Hanson “only” signed up for six weeks at Northwell, in case the Covid-19 outbreak comes to rural Wisconsin, where she lives, and she’s needed back home. If not, she is open to extending her time in New York or traveling to other parts of the country where she’s needed.
A 33-year veteran at her hospital, Hanson doesn’t get much of a pay bump by coming to fight Covid. But that’s unusual. Most of the people the Cross Country Nurses agency hires make at least twice their normal wage — and some get four times as much, for high-demand specialties.
“Does it compensate for you risking your life?

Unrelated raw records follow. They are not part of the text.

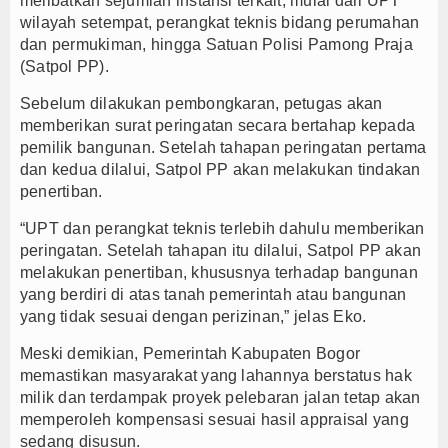
melibatkan sejumlah instansi terkait, mulai dari UPT
wilayah setempat, perangkat teknis bidang perumahan
dan permukiman, hingga Satuan Polisi Pamong Praja
(Satpol PP).
Sebelum dilakukan pembongkaran, petugas akan
memberikan surat peringatan secara bertahap kepada
pemilik bangunan. Setelah tahapan peringatan pertama
dan kedua dilalui, Satpol PP akan melakukan tindakan
penertiban.
“UPT dan perangkat teknis terlebih dahulu memberikan
peringatan. Setelah tahapan itu dilalui, Satpol PP akan
melakukan penertiban, khususnya terhadap bangunan
yang berdiri di atas tanah pemerintah atau bangunan
yang tidak sesuai dengan perizinan,” jelas Eko.
Meski demikian, Pemerintah Kabupaten Bogor
memastikan masyarakat yang lahannya berstatus hak
milik dan terdampak proyek pelebaran jalan tetap akan
memperoleh kompensasi sesuai hasil appraisal yang
sedang disusun.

No, but it does help,” said Collier, the Brooklyn-based nurse.
Geena Raju, from Philadelphia, weighed many pros and cons before deciding to sign up with Cross Country and come to Long Island. She very much wants to help ailing patients and exhausted fellow nurses, and having her hourly salary doubled is enticing. But she’s also grown a bit nervous.
“I was excited at first, but that was a good two to three weeks ago,” said Raju, who’s worked as a hospital nurse for 13 years but is contracting as a traveling nurse for the first time. “With the news you're seeing, about how much they’re going through, getting to this peak, this apex, they’re talking about — I will say it became a little more and more concerning.”
Raju has had difficulty sleeping, but standing outside a ventilator operation refresher workshop, she said she’s ready for what’s ahead.
“This obviously is different than what we usually typically see in the hospital, but we see a lot,” she said. “I don’t really have second thoughts about coming, I just need to focus on what extra precautions I need to take and prepare my emotions and mental critical thinking.”
Raju signed on for eight weeks with Northwell. She, too, says if she’s not needed back home, she might stay longer – or travel elsewhere.